▶ _WHAT YOU WILL DO_: Please retype the entries below exactly, only from their first line through the line containing "classes platforms, it", leaving every picture out.

▶ _GIVEN RECORDS_:
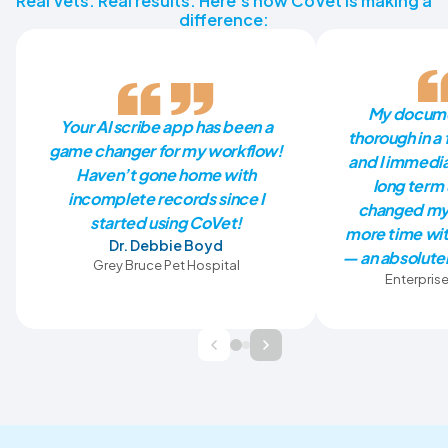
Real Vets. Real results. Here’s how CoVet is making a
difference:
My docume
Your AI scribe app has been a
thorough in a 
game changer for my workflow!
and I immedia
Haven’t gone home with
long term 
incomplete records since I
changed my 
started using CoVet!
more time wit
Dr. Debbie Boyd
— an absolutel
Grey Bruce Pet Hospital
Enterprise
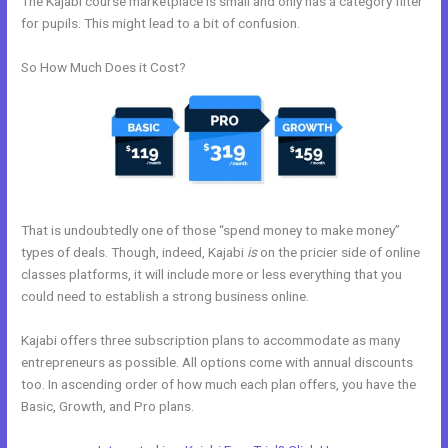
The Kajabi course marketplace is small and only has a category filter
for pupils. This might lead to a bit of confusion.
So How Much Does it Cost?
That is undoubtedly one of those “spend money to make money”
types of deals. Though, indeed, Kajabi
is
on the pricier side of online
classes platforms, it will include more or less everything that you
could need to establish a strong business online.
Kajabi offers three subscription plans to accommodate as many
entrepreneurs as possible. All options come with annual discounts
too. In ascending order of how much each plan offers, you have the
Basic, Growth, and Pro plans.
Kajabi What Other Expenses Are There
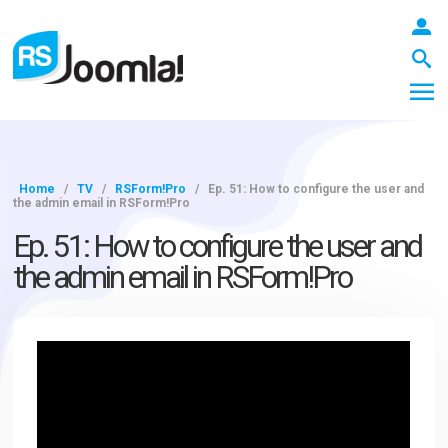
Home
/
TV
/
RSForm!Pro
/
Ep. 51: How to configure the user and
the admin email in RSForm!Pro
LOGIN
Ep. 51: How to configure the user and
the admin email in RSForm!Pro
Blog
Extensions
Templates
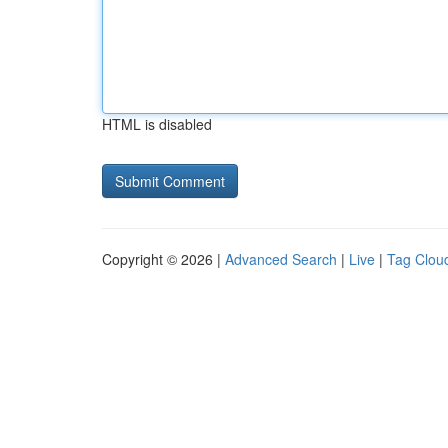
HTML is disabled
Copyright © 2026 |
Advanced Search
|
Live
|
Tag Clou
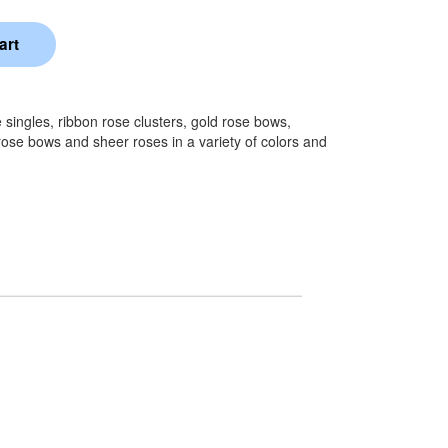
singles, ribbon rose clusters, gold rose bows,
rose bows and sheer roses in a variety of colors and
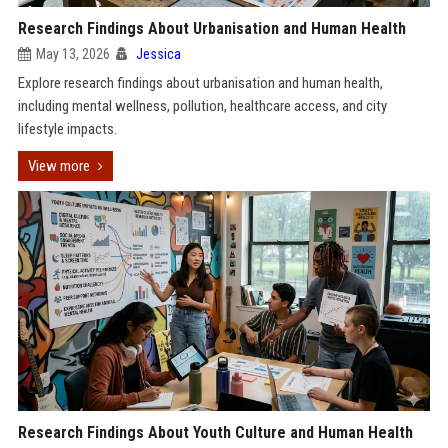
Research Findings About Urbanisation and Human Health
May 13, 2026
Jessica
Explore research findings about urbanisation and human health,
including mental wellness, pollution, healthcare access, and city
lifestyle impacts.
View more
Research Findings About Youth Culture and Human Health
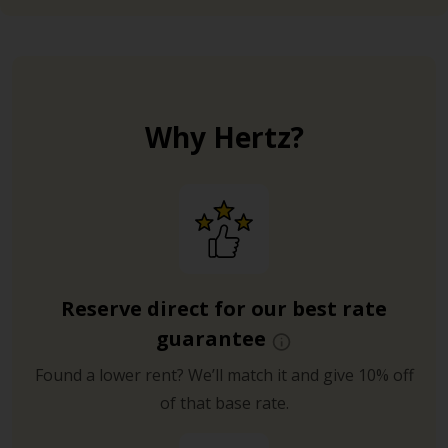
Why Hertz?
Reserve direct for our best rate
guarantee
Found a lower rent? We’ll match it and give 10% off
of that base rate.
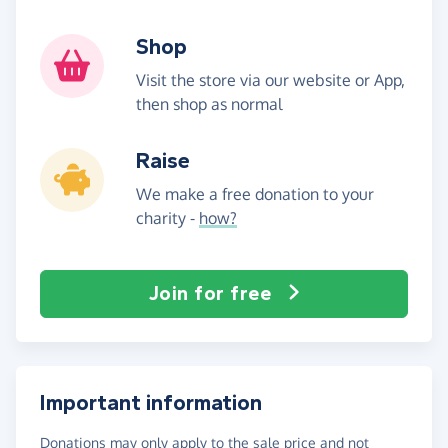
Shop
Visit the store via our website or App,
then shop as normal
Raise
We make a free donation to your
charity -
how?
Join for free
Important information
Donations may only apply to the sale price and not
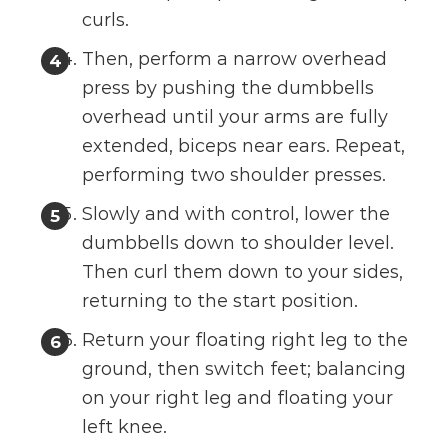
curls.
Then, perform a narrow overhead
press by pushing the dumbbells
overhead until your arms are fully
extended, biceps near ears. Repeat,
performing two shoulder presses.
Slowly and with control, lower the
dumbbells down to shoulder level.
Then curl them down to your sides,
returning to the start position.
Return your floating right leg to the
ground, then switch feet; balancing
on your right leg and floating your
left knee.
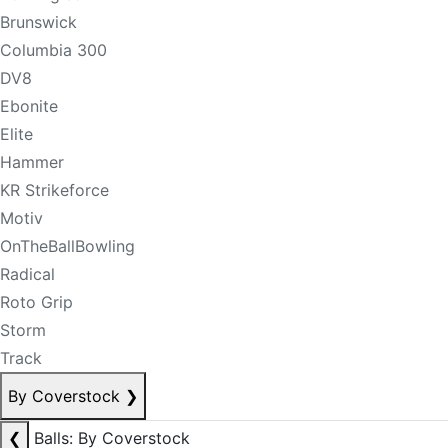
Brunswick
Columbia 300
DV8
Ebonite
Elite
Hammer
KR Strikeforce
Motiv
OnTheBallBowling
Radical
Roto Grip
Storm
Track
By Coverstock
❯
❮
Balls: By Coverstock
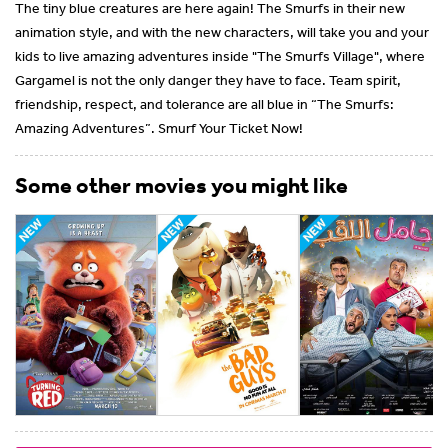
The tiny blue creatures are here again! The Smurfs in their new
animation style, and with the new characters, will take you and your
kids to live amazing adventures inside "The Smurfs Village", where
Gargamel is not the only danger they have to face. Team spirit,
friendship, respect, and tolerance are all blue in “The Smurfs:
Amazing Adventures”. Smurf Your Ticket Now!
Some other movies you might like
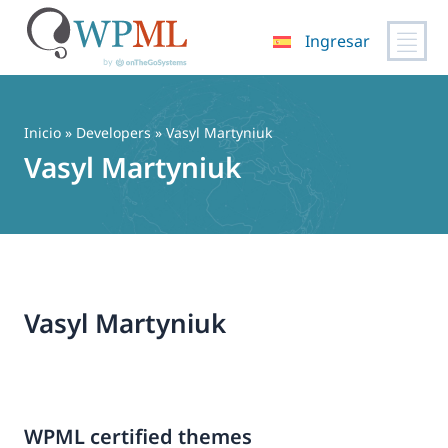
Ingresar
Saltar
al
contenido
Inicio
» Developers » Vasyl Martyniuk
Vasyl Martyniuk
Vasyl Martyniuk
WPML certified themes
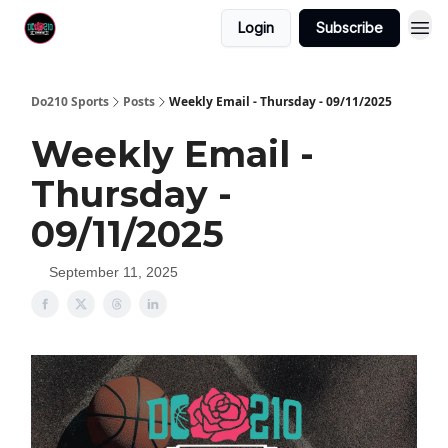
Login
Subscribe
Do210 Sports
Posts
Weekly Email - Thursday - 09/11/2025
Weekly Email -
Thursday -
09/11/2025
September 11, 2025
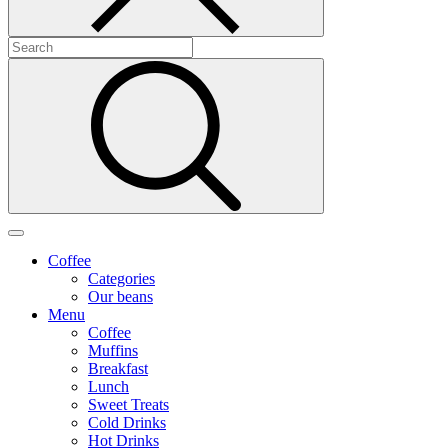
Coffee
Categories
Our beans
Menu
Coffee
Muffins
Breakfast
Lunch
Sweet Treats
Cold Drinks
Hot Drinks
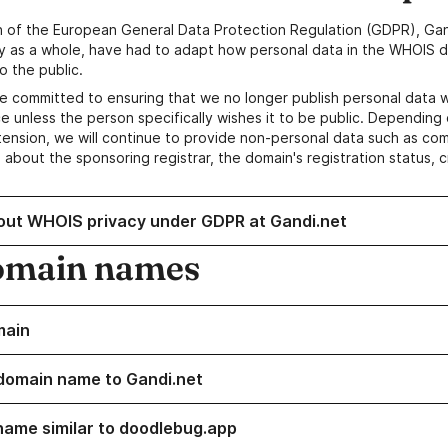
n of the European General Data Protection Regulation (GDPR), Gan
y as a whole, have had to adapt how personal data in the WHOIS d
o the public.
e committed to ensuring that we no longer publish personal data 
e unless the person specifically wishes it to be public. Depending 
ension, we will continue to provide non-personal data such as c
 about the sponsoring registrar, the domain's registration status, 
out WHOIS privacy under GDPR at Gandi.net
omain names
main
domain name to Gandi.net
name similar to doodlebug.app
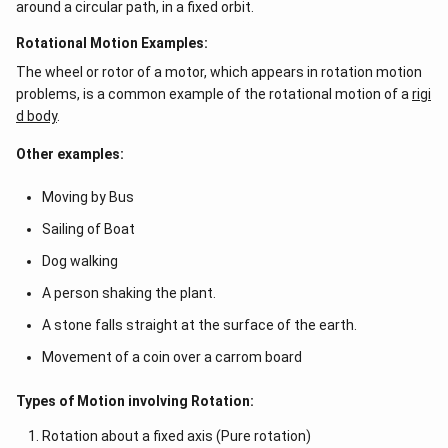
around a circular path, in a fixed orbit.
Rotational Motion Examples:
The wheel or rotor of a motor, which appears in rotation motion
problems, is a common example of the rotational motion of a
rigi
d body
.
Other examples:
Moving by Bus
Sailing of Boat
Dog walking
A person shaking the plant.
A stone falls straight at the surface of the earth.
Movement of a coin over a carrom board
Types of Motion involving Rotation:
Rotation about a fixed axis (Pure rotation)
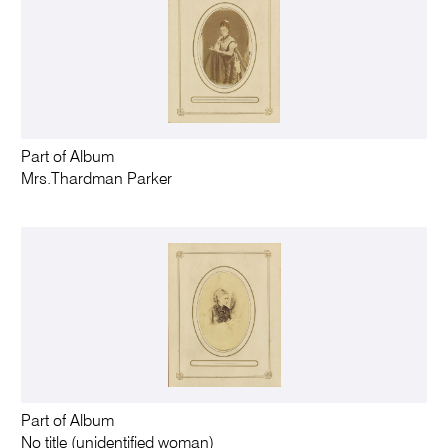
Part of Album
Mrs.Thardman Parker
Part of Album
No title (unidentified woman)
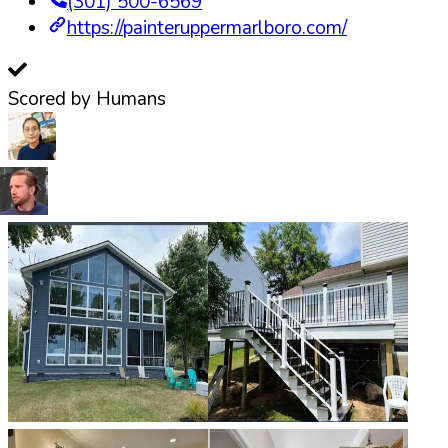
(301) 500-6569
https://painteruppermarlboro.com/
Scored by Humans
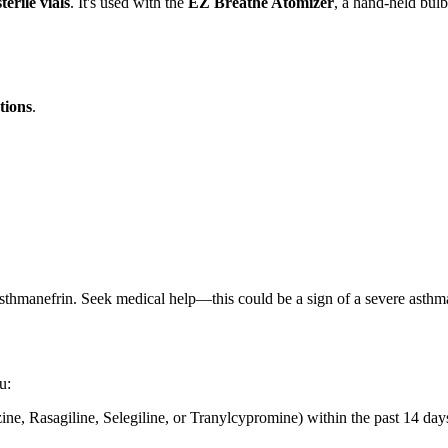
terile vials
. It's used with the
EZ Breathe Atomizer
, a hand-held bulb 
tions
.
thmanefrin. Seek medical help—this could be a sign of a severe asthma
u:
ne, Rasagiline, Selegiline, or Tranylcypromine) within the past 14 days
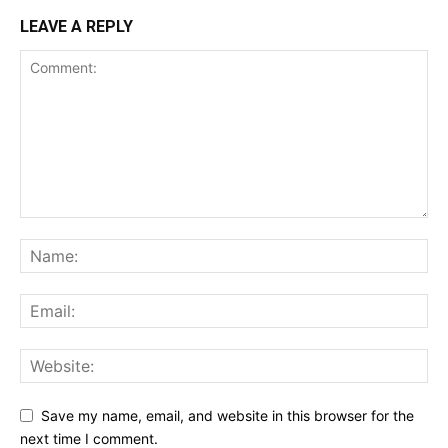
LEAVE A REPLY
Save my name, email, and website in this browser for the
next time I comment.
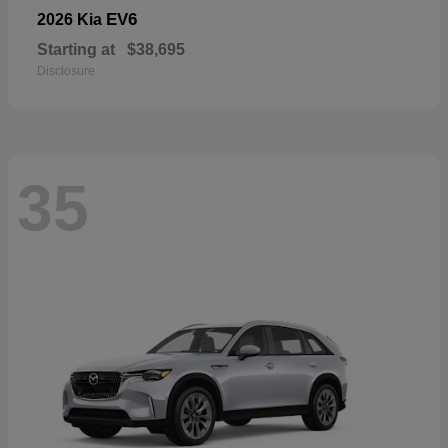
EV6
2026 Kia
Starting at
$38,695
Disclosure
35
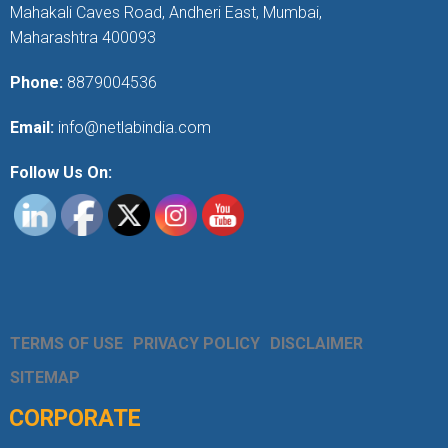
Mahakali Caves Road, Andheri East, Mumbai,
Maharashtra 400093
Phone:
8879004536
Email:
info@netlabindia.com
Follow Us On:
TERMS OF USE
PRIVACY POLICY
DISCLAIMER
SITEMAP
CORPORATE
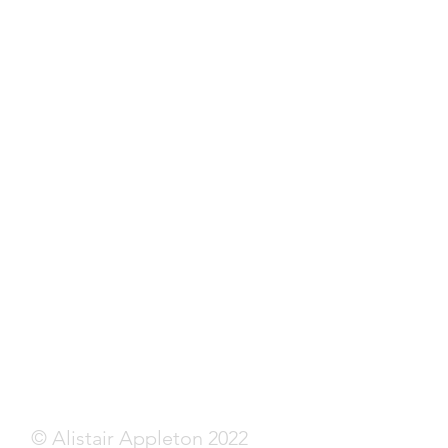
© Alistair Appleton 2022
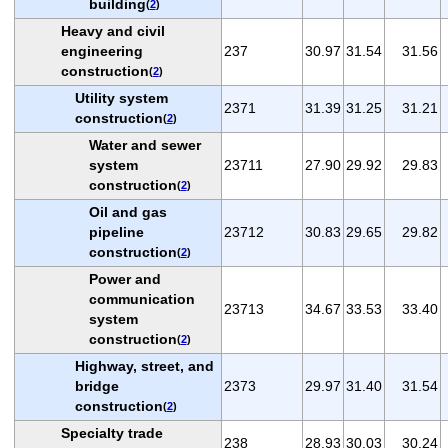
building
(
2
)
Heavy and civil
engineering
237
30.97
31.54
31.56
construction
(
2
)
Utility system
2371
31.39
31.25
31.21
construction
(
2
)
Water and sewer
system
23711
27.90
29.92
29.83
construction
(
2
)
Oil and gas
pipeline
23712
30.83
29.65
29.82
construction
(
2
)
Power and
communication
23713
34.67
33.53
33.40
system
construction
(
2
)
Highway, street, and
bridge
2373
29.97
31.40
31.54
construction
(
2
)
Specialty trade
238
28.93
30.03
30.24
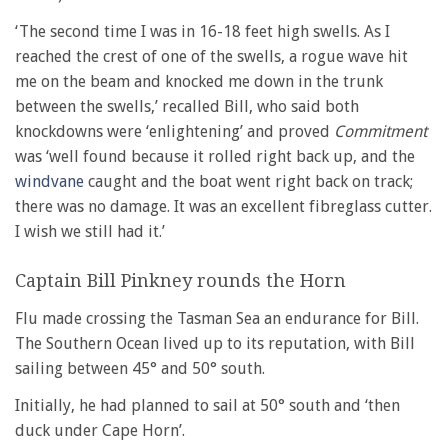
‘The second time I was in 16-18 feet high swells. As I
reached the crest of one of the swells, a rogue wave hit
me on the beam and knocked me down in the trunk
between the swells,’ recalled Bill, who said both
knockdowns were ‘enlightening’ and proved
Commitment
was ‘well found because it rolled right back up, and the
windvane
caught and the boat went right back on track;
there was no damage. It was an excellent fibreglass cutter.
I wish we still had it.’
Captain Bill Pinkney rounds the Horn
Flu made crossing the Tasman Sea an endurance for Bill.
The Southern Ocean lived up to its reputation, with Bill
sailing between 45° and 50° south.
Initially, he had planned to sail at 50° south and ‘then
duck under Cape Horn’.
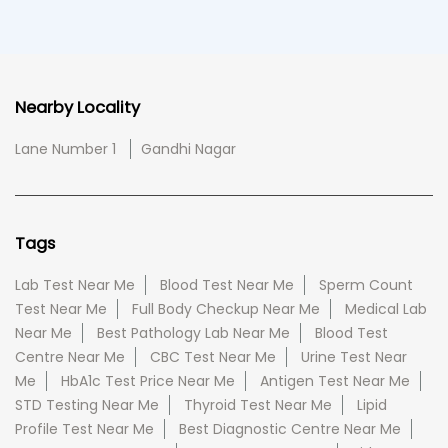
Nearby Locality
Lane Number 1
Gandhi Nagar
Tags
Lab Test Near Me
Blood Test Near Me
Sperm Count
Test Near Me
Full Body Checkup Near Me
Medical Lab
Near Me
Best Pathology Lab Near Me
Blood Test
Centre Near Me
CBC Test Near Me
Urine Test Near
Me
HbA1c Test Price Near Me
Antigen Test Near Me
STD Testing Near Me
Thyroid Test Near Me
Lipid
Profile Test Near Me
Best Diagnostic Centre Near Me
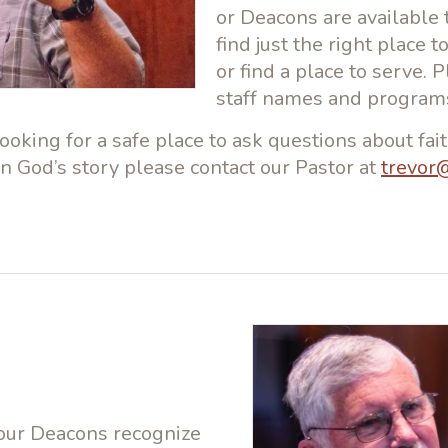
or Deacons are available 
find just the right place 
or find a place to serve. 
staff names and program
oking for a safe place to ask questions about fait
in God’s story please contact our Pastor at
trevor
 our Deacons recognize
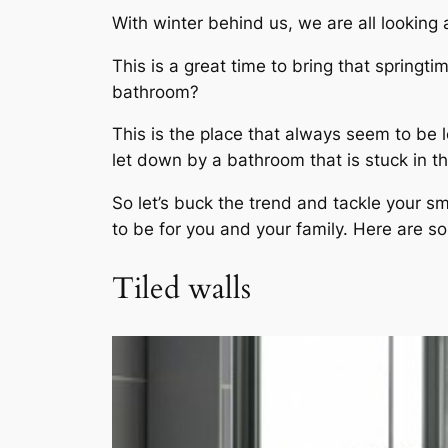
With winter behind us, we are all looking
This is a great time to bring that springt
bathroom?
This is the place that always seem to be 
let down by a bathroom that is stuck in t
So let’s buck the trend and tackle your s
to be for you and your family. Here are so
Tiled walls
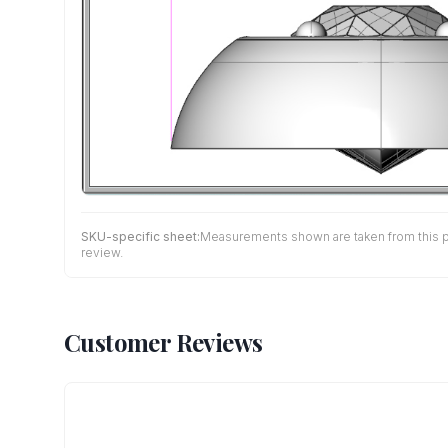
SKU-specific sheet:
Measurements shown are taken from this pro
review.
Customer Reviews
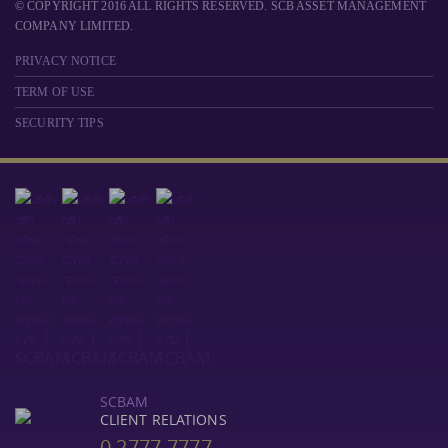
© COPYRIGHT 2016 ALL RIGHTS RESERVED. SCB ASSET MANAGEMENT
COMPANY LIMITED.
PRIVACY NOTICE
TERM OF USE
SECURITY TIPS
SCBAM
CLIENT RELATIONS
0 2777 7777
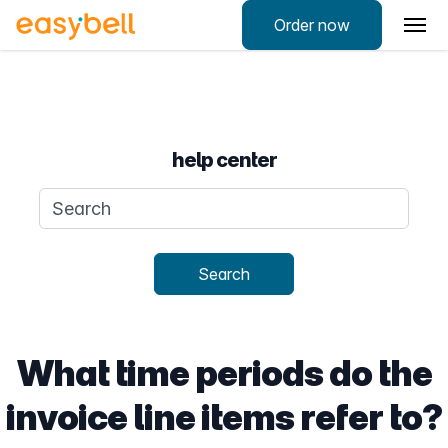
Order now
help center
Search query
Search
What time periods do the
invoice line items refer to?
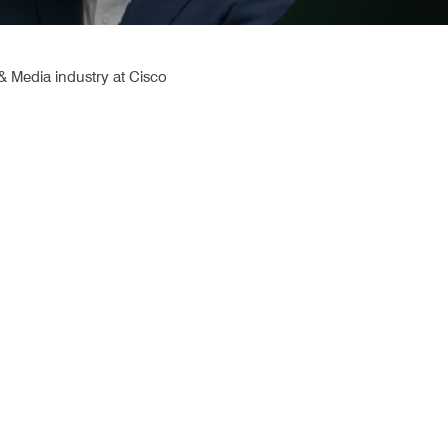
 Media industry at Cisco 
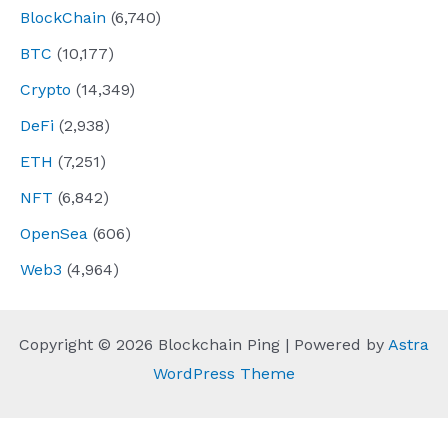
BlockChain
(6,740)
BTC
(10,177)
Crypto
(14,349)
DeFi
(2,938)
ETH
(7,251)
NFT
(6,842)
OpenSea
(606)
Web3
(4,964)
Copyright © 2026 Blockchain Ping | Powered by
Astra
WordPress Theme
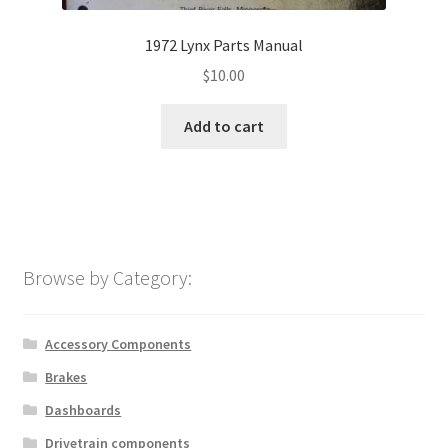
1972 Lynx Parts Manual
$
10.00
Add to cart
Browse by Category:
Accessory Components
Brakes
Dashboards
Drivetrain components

▶ _REPLY TO THE EXERCISE_:
Real Vets. Real results. Here’s how CoVet is making a
difference:
My docume
Your AI scribe app has been a
thorough in a 
game changer for my workflow!
and I immedia
Haven’t gone home with
long term 
incomplete records since I
changed my 
started using CoVet!
more time wit
Dr. Debbie Boyd
— an absolutel
Grey Bruce Pet Hospital
Enterprise
The Kajabi course marketplace is small and only has a category filter
for pupils. This might lead to a bit of confusion.
So How Much Does it Cost?
That is undoubtedly one of those “spend money to make money”
types of deals. Though, indeed, Kajabi
is
on the pricier side of online
classes platforms, it will include more or less everything that you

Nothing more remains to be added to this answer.